Deze collectieve verwevenheid tussen werkgelegenheid en sociale zekerheid staat in schril contrast met de relatief losse relatie tussen beide vraagstukken in de pre-industriële wereld waarin de verbinding tussen het economische en het sociale vooral als een lokaal probleem werd benaderd.

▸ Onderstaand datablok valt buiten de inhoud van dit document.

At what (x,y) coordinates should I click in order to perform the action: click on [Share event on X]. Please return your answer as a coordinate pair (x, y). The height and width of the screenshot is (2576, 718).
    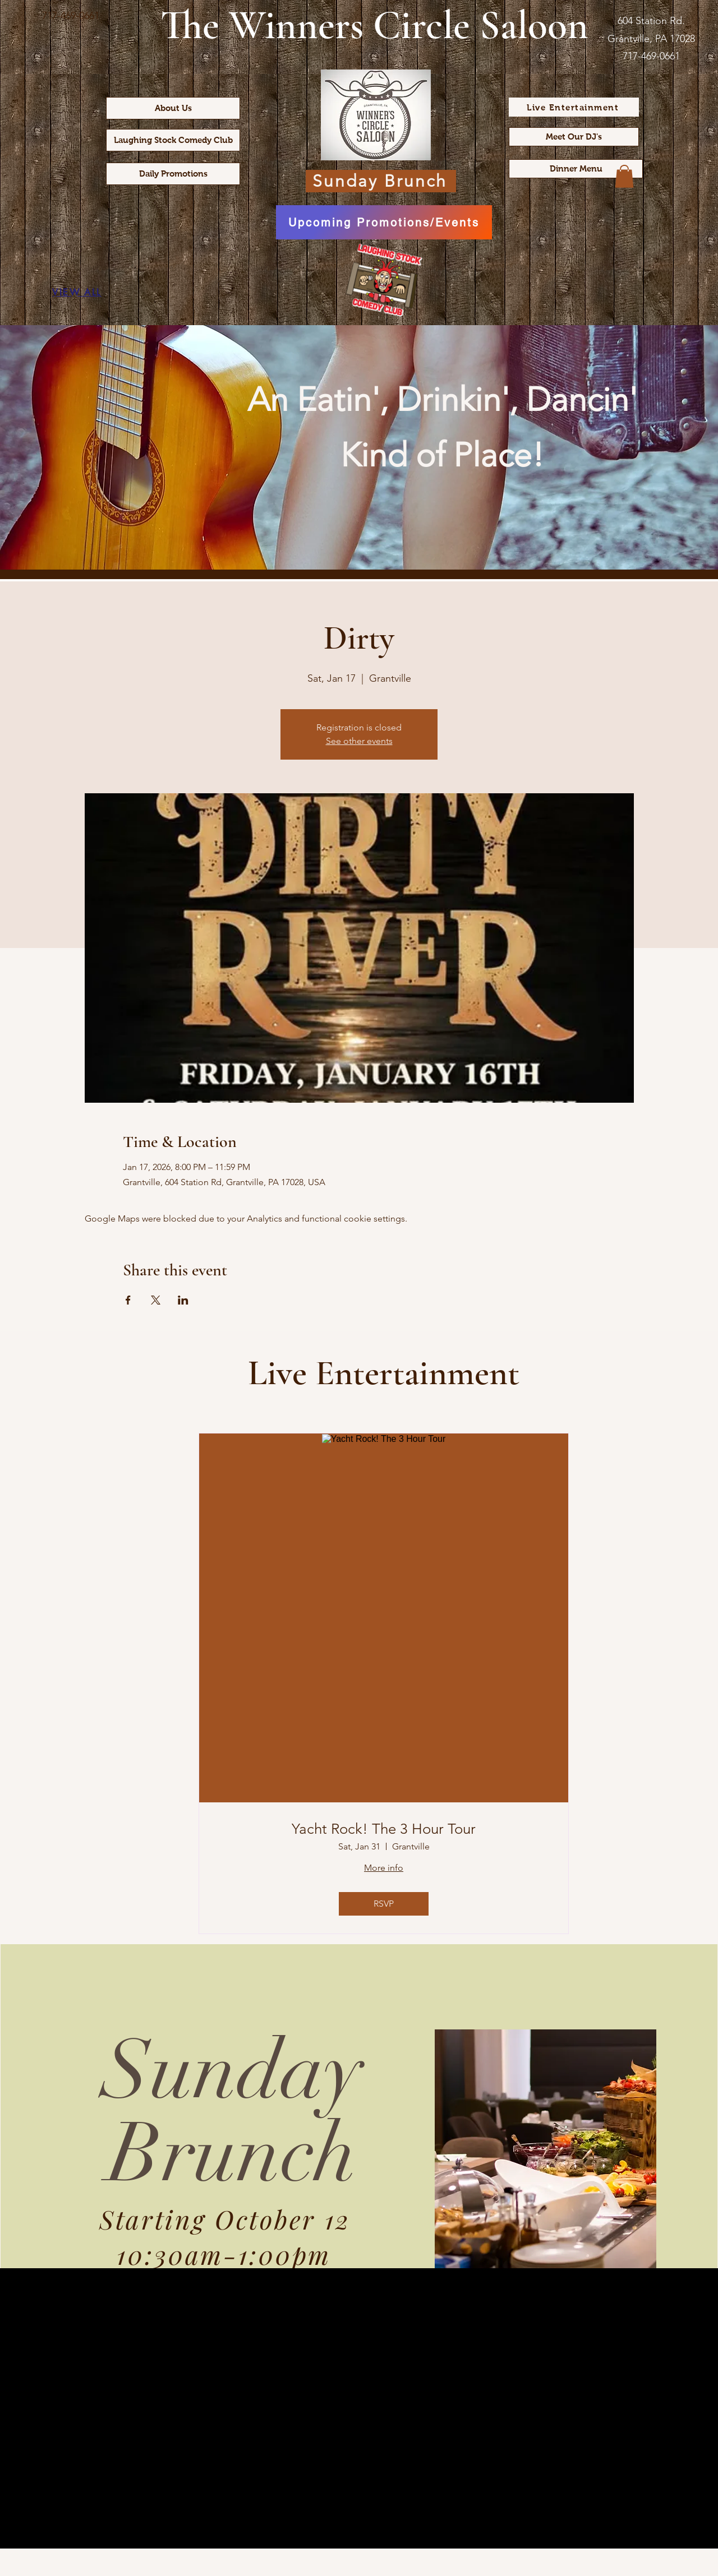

Ondermijning van scheiding tussen werk en werkloosheid
We hebben zojuist vast gesteld dat het moderne begrip werkloosheid in hoge mate is gebaseerd op een strikte scheiding tussen de werk- en niet-werksfeer. Een dergelijke scheiding heeft merkwaardige implicaties. Indien een hoogleraar een boek leest is dat werk, maar wanneer zij in de tuin werkt is dat vrije tijdsbesteding of hobby. Voor de tuinman geldt echter precies het omgekeerde. Wanneer huishoudelijke klussen zoals schoonmaken en koken gedaan worden door gezinsleden, wordt dit eerder als vrijetijdsbesteding dan als werk gezien, maar indien dezelfde klussen worden verricht door een betaalde huishoudelijke hulp is plotseling wel sprake van werk. De scheiding tussen werk- en niet-werksfeer, als belangrijke peiler onder het Nederlands sociaaleconomisch bestel, wordt al geruime tijd door twee ontwikkelingen ondermijnd: de afkalving van de werkgelegenheid in de industriële sector enerzijds, en de aanzuigende en inefficiënte werking van de
4
sociale zekerheid anderzijds. De snelle groei van de werkgelegenheid in de dienstverlenende en publieke sector, heeft de afkalving van de werkgelegenheid in de industriële sector lange tijd kunnen compenseren, maar ondermijnt tegelijkertijd de scherpe afbakening tussen werk- en niet-werksfeer. In de dienstverlenende sector zijn bij voorbeeld veel kleine bedrijven werkzaam die vanuit de eigen woning opereren, en waarin de steeds wisselende economische omstandigheden tot frequente aanpassingen in tijdsbesteding leiden. Ook is in vooral de dienstverlenende sector sprake van de opkomst van bij voorbeeld projectwerk, thuiswerk, freelancewerk en telewerk waardoor de grens tussen de privé- en de werkomgeving steeds meer vervaagt. De tweede soort bedreiging vloeit voort uit de gestage groei van het aantal 'niet-werkenden' ten opzichte van het aantal 'werkenden', volgens de gangbare definities van deze categorieën. Deze scheefgroei is met name een gevolg van de aanzuigende werking van de sociale zekerheid, die op zijn beurt deels wordt veroorzaakt door het verschijnsel van uitkeringsafhankelijkheid: hiermee wordt bedoeld dat het sociale zekerheidssysteem bestendiging van de uitkeringssituatie in hoge mate blijkt te bevorderen (Murray, 1984; Veenman en Verburg, 1994; van Geuns en Homburg, 1994). De scheefgroei tussen niet-werkenden en werkenden leidt tot een financieel probleem, door sommigen zelfs gezien als een 'sociale tijdbom' (Eijspaart, 1995), in de vorm van te hoge lasten voor het werkende deel van de bevolking. Paradoxaal genoeg lag de ontwikkeling van het systeem van collectieve sociale zekerheid destijds ten grondslag aan het definitief wortel schieten van het industriële begrip van werk, terwijl de financiële consequenties van het sociale zekerheidsysteem nu deze peiler van het sociaal-economisch bestel ondergraven.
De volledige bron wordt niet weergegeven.